[Dataset entries]
········
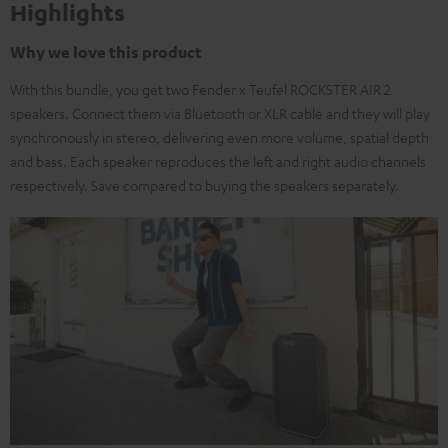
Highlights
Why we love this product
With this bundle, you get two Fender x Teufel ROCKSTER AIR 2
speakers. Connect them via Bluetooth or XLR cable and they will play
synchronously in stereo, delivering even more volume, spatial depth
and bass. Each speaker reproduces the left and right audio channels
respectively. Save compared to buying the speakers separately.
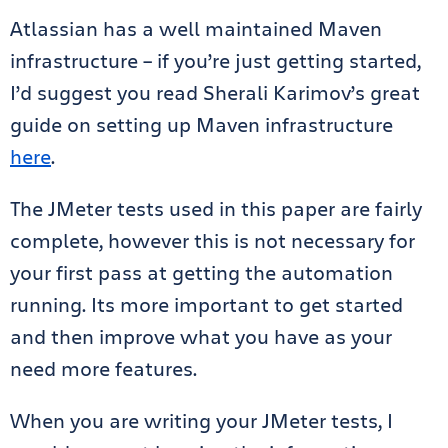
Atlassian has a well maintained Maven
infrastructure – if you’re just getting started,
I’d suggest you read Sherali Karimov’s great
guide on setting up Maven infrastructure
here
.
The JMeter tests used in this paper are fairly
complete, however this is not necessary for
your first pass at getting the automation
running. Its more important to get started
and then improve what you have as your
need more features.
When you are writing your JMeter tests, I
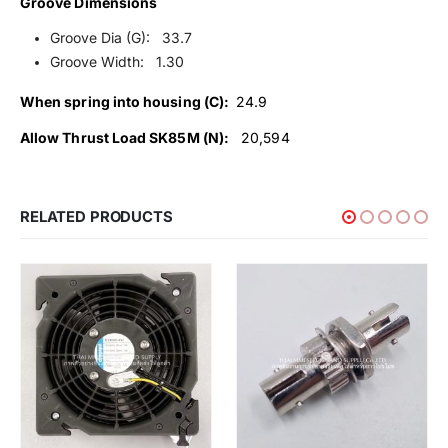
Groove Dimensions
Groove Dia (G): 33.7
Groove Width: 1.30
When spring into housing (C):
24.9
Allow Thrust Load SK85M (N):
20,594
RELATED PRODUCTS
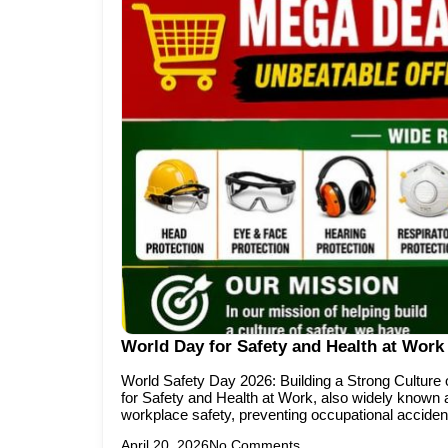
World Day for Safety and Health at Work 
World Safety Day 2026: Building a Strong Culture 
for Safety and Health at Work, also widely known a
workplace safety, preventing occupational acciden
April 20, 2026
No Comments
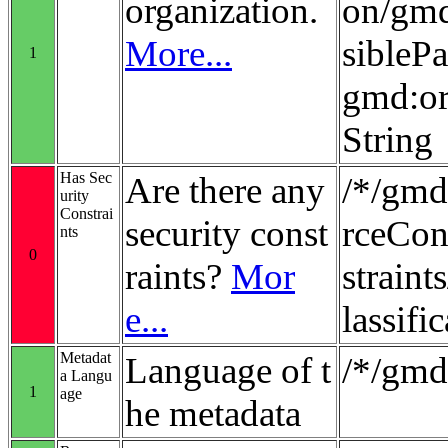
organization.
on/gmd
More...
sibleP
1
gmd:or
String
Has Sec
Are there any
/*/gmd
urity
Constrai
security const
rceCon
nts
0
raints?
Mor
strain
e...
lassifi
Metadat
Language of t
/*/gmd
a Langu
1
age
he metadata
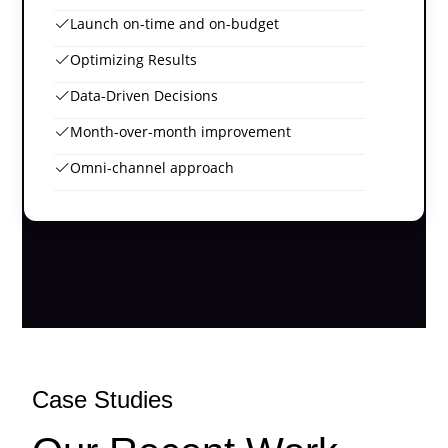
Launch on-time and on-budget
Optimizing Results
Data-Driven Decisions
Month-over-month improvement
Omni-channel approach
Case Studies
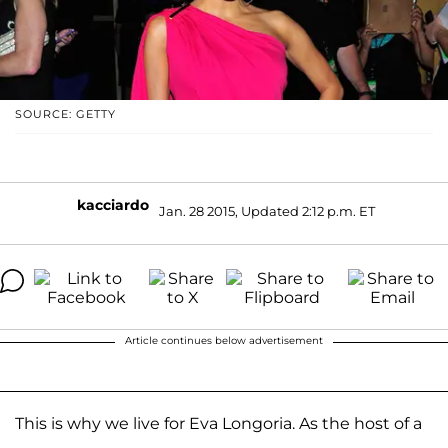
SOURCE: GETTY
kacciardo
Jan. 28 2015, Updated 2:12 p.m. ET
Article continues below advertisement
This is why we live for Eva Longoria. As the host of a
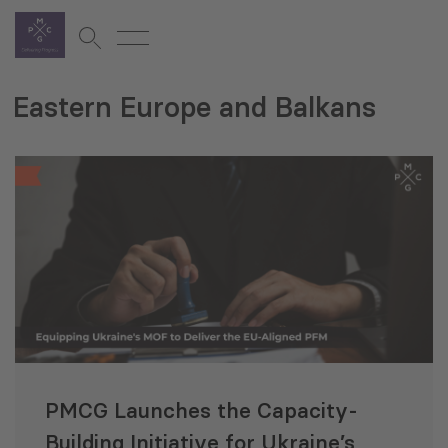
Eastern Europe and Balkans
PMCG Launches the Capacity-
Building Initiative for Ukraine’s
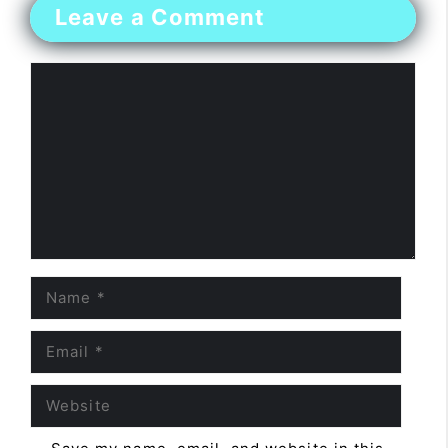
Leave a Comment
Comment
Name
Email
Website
········
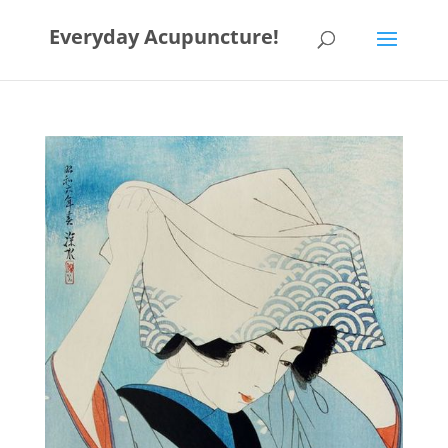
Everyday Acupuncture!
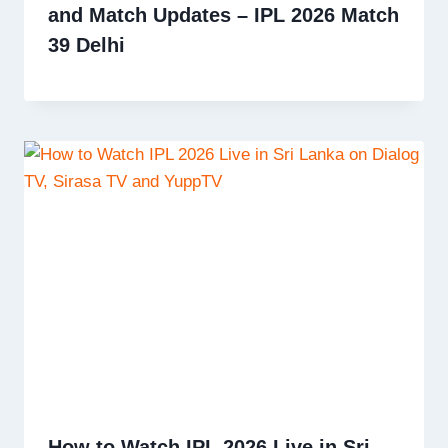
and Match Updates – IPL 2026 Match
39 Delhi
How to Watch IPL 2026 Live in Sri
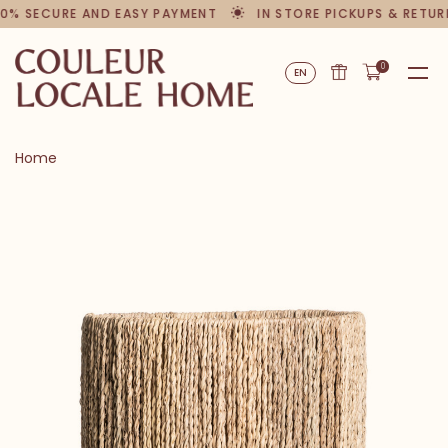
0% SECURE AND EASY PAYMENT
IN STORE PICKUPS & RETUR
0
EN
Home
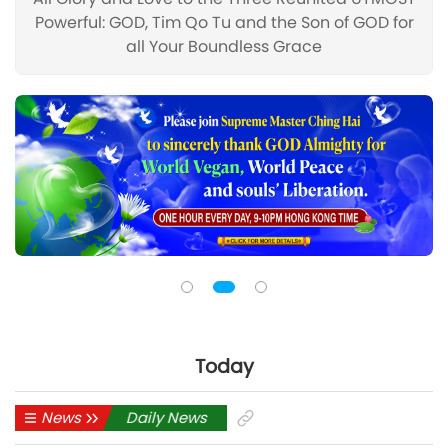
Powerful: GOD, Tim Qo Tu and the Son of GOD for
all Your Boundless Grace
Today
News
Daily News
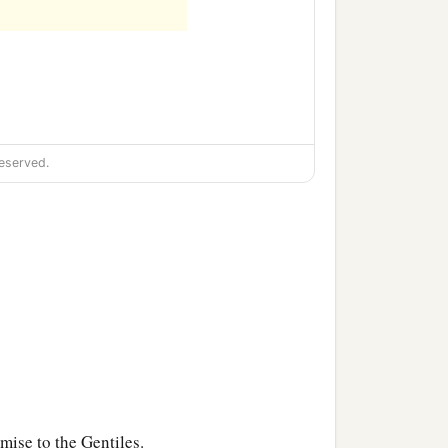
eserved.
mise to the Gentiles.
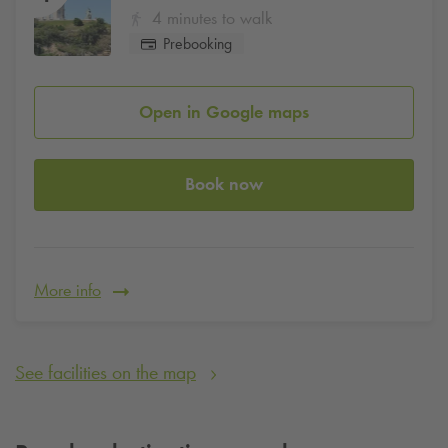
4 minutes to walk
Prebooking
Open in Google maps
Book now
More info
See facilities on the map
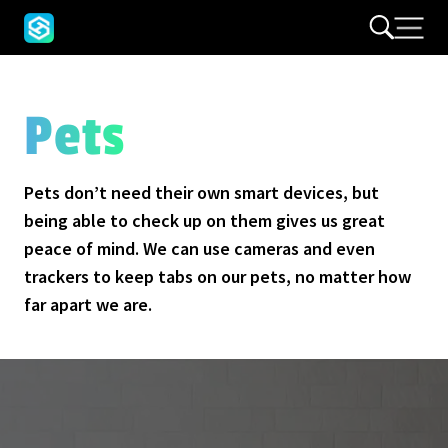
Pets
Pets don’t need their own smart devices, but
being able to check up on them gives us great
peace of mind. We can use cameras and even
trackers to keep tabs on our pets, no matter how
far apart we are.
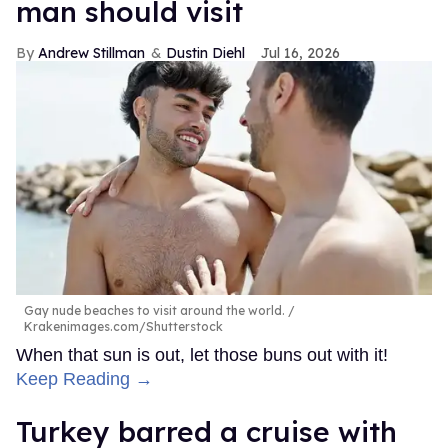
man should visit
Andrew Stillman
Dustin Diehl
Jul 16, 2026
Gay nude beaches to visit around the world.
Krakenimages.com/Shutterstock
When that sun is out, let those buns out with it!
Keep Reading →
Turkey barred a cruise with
········
__DIRECTIONS__.
Could you transcribe the entries above word for word, from the line with "Andrew Stillman" down to the line with "Turkey barred a cruise with", keeping both?

__TASK ANSWER__.
Andrew Stillman
Dustin Diehl
Jul 16, 2026
Gay nude beaches to visit around the world.
Krakenimages.com/Shutterstock
When that sun is out, let those buns out with it!
Keep Reading →
Turkey barred a cruise with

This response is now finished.